Berejiklian, the former banker who took over as Treasurer three months ago at Baird’s request, said she wants the government to do more than deliver major infrastructure; it has to improve the services that impact on everyday lives.
She wants the government to be seen to be protecting the vulnerable, with a $200 million boost to funding for out-of-home-care for foster children, and energy rebates for the disabled.
Smaller election pledges will be fulfilled – funding for after-school childcare, a $25 million fund for vocational training in technology, and the expansion of post-natal depression programs.
Those razzle dazzle election promises will also get a mention, with the budget allocating money to fast-track the planning stages of big infrastructure projects that will kick-off after the poles and wires are sold.
The big question is whether Berejiklian will move on housing affordability in a major way. The skyrocketing Sydney property market has sparked a national debate on how to prevent a generation being locked out of home ownership.
Stamp duty that will deliver a record $5.1 billion to the budget this year, with a month still to go, is also hurting home buyers and there are loud calls for change.
Berejiklian has said she is willing to consider stamp duty, but this is likely to be within a wider negotiation with the Abbott government over GST reform, later on.
Other states are moving faster. Victoria has imposed a stamp duty surcharge of 3 per cent on foreign investors, and a land tax surcharge of 0.5 per cent, after foreigners bought a third of new homes in Victoria last year.
The Baird government insists it is tackling housing affordability by increasing new housing supply through land releases.
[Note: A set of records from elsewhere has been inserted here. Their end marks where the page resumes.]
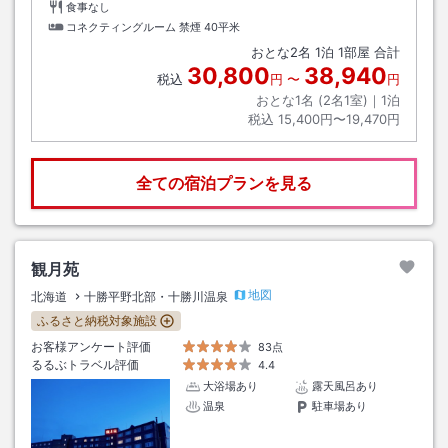
食事なし
コネクティングルーム 禁煙
40平米
おとな
2
名
1
泊
1
部屋 合計
30,800
38,940
税込
円
〜
円
おとな1名 (
2
名1室)｜
1
泊
税込
15,400円〜19,470円
全ての宿泊プランを見る
観月苑
地図
北海道
十勝平野北部・十勝川温泉
ふるさと納税対象施設
お客様アンケート評価
83点
るるぶトラベル評価
4.4
大浴場あり
露天風呂あり
温泉
駐車場あり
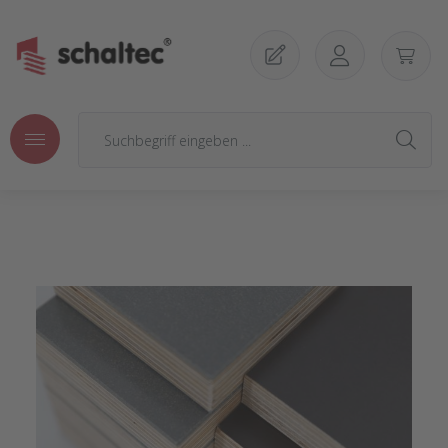
Zum Hauptinhalt springen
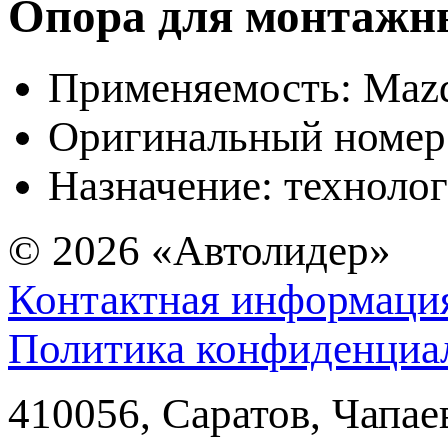
Опора для монтажн
Применяемость: Maz
Оригинальный номер 
Назначение: технолог
© 2026
«Автолидер»
Контактная информаци
Политика конфиденциа
410056
,
Саратов
,
Чапае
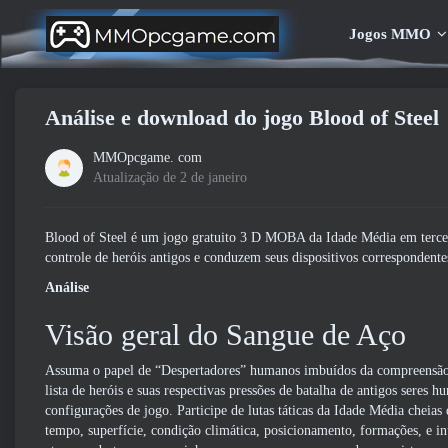
Jogos MMO
Análise e download do jogo Blood of Steel
MMOpcgame. com
Atualização de 2 de janeiro
Blood of Steel é um jogo gratuito 3 D MOBA da Idade Média em terce
controle de heróis antigos e conduzem seus dispositivos correspondent
Análise
Visão geral do Sangue de Aço
Assuma o papel de “Despertadores” humanos imbuídos da compreensão, 
lista de heróis e suas respectivas pressões de batalha de antigos seres
configurações de jogo. Participe de lutas táticas da Idade Média cheia
tempo, superfície, condição climática, posicionamento, formações, e inú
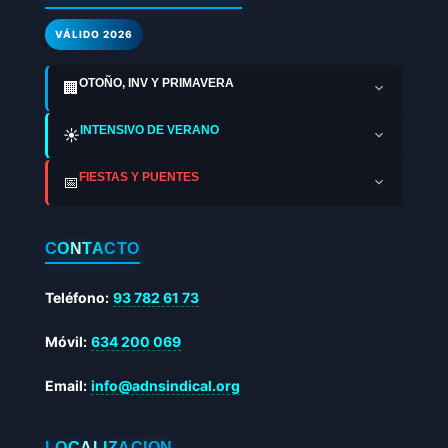
VÁLIDO 2026
OTOÑO, INV Y PRIMAVERA
🏢
INTENSIVO DE VERANO
☀️
FIESTAS Y PUENTES
📅
CONTACTO
Teléfono:
93 782 61 73
Móvil:
634 200 069
Email:
info@adnsindical.org
LOCALIZACIÓN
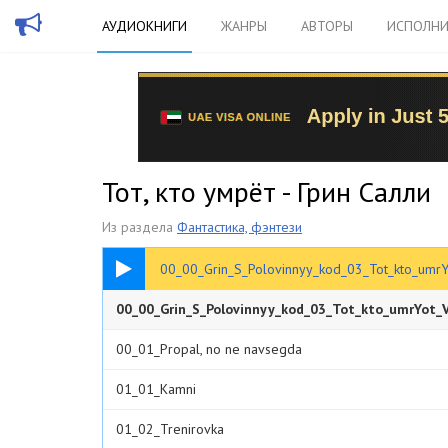
АУДИОКНИГИ
ЖАНРЫ
АВТОРЫ
ИСПОЛНИ
Тот, кто умрёт - Грин Салли
Из раздела
Фантастика, фэнтези
00:33
00_00_Grin_S_Polovinnyy_kod_03_Tot_kto_umrY
00_00_Grin_S_Polovinnyy_kod_03_Tot_kto_umrYot_V
00_01_Propal, no ne navsegda
01_01_Kamni
01_02_Trenirovka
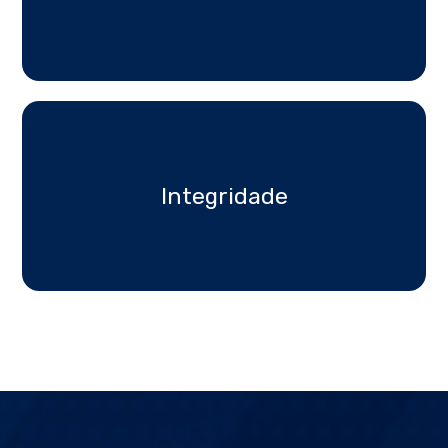
Integridade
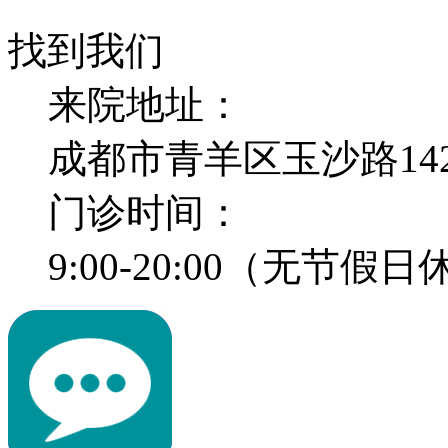
找到我们
来院地址：
成都市青羊区玉沙路14
门诊时间：
9:00-20:00（无节假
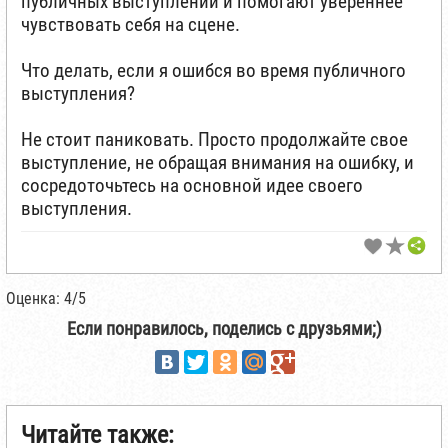
публичных выступлений и помогают увереннее
чувствовать себя на сцене.
Что делать, если я ошибся во время публичного
выступления?
Не стоит паниковать. Просто продолжайте свое
выступление, не обращая внимания на ошибку, и
сосредоточьтесь на основной идее своего
выступления.
Оценка: 4/5
Если понравилось, поделись с друзьями;)
Читайте также:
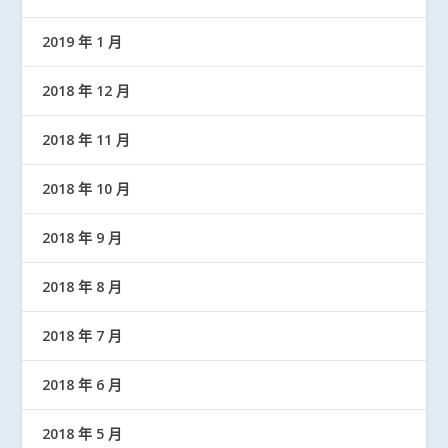
2019 年 1 月
2018 年 12 月
2018 年 11 月
2018 年 10 月
2018 年 9 月
2018 年 8 月
2018 年 7 月
2018 年 6 月
2018 年 5 月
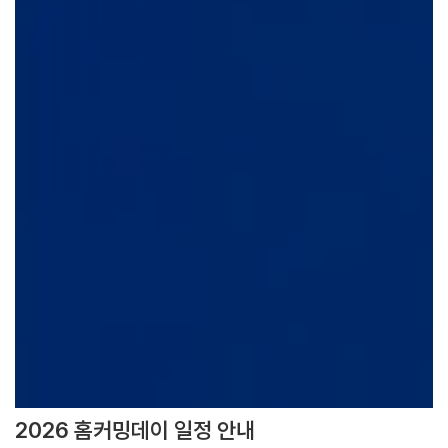
2026 홈커밍데이 일정 안내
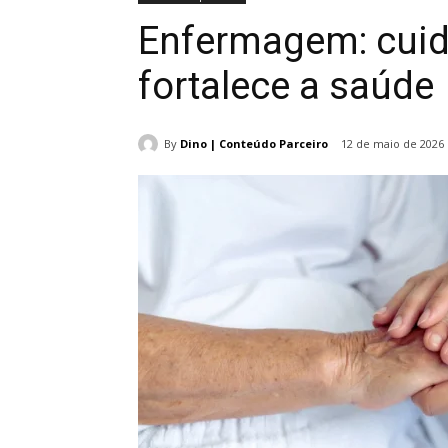
Enfermagem: cuid
fortalece a saúde
By
Dino | Conteúdo Parceiro
12 de maio de 2026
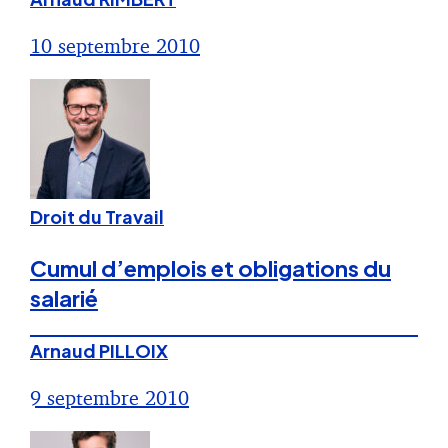
10 septembre 2010
Droit du Travail
Cumul d’emplois et obligations du
salarié
Arnaud PILLOIX
9 septembre 2010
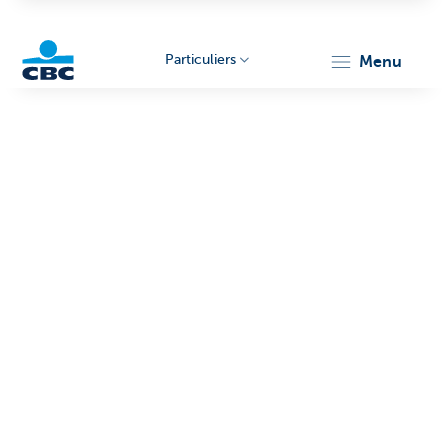
Particuliers
menu
Particulieren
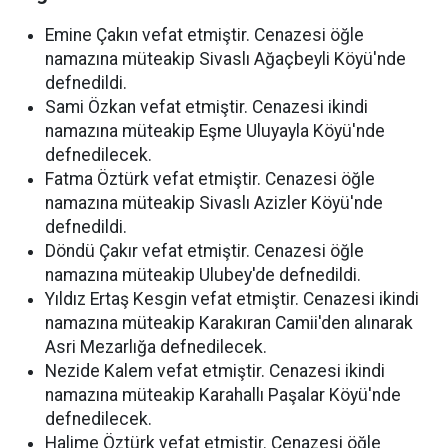
Emine Çakın vefat etmiştir. Cenazesi öğle
namazına müteakip Sivaslı Ağaçbeyli Köyü'nde
defnedildi.
Sami Özkan vefat etmiştir. Cenazesi ikindi
namazına müteakip Eşme Uluyayla Köyü'nde
defnedilecek.
Fatma Öztürk vefat etmiştir. Cenazesi öğle
namazına müteakip Sivaslı Azizler Köyü'nde
defnedildi.
Döndü Çakır vefat etmiştir. Cenazesi öğle
namazına müteakip Ulubey'de defnedildi.
Yıldız Ertaş Kesgin vefat etmiştir. Cenazesi ikindi
namazına müteakip Karakıran Camii'den alınarak
Asri Mezarlığa defnedilecek.
Nezide Kalem vefat etmiştir. Cenazesi ikindi
namazına müteakip Karahallı Paşalar Köyü'nde
defnedilecek.
Halime Öztürk vefat etmiştir. Cenazesi öğle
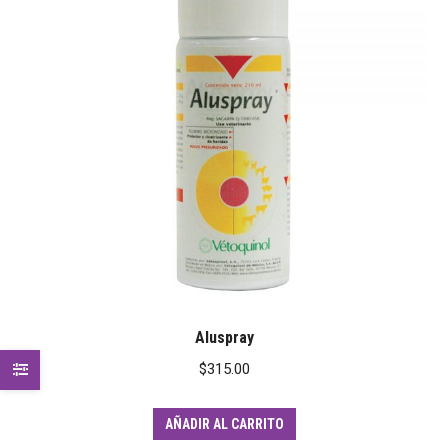
Aluspray
$
315.00
AÑADIR AL CARRITO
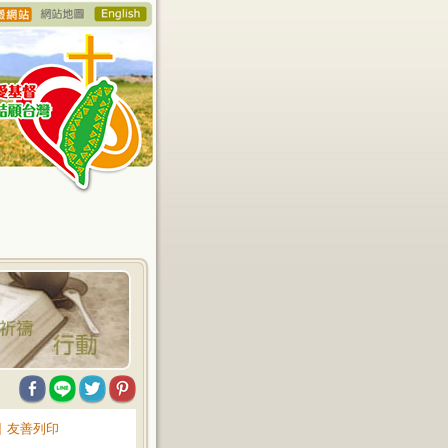
∥
友善列印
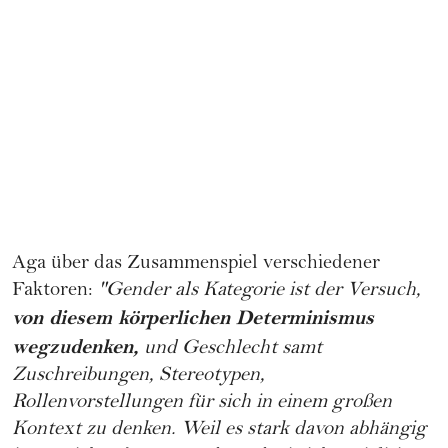
Aga über das Zusammenspiel verschiedener
Faktoren:
"Gender als Kategorie ist der Versuch,
von diesem körperlichen Determinismus
wegzudenken,
und Geschlecht samt
Zuschreibungen, Stereotypen,
Rollenvorstellungen für sich in einem großen
Kontext zu denken. Weil es stark davon abhängig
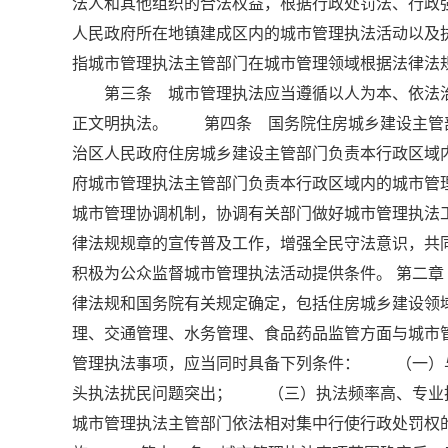
法人和其他组织的合法权益，根据行政处罚法、行
人民政府所在地镇建成区内的城市管理执法活动以
指城市管理执法主管部门在城市管理领域根据法律法
第三条 城市管理执法应当遵循以人为本、依法治
正文明执法。 第四条 国务院住房城乡建设主管
治区人民政府住房城乡建设主管部门负责本行政区
府城市管理执法主管部门负责本行政区域内的城市
城市管理协调机制，协调有关部门做好城市管理执
律法规规章的宣传普及工作，增强全民守法意识，
积极为公众监督城市管理执法活动提供条件。 第二
律法规和国务院有关规定确定，包括住房城乡建设领
理、交通管理、水务管理、食品药品监管方面与城
管理执法事项，应当同时具备下列条件： （一）
头执法扰民问题突出； （三）执法频率高、专
城市管理执法主管部门依法相对集中行使行政处罚权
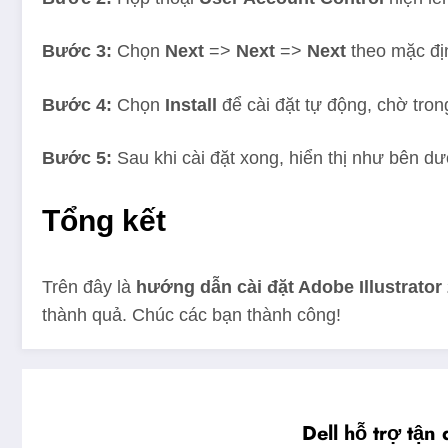
Bước 3:
Chọn
Next
=>
Next
=>
Next
theo mặc đị
Bước 4:
Chọn
Install
để cài đặt tự động, chờ trong
Bước 5:
Sau khi cài đặt xong, hiển thị như bên dư
Tổng kết
Trên đây là
hướng dẫn cài đặt Adobe Illustrator
thành quả. Chúc các bạn thành công!
Dell hỗ trợ tậ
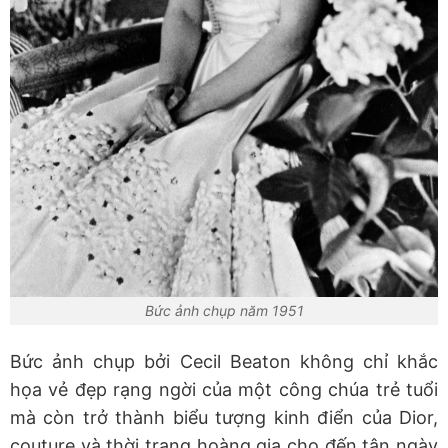
Bức ảnh chụp năm 1951
Bức ảnh chụp bởi Cecil Beaton không chỉ khắc
họa vẻ đẹp rạng ngời của một công chúa trẻ tuổi
mà còn trở thành biểu tượng kinh điển của Dior,
couture và thời trang hoàng gia cho đến tận ngày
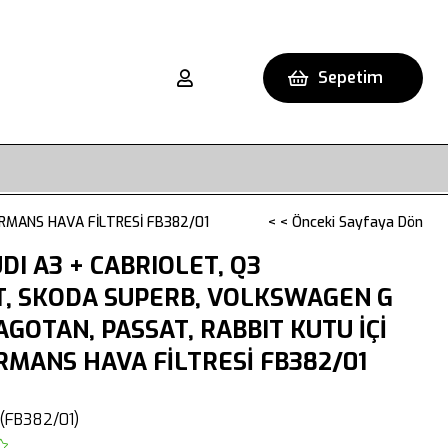
Sepetim
ORMANS HAVA FİLTRESİ FB382/01
< < Önceki Sayfaya Dön
DI A3 + CABRIOLET, Q3
TT, SKODA SUPERB, VOLKSWAGEN G
AGOTAN, PASSAT, RABBIT KUTU İÇİ
MANS HAVA FİLTRESİ FB382/01
(FB382/01)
So it is the traditional housing supply lever that is likely to be pulled on Tuesday, and not anything radically new.
During the election campaign, Baird pledged to release another 20,000 sites for new homes on government land over the next four years, doubling the result from the previous term of government.
The Abbott government has also offered to release Commonwealth land, including defence sites, and will discuss the matter with the states in August. Neither measure is expected to be included in Tuesday’s budget.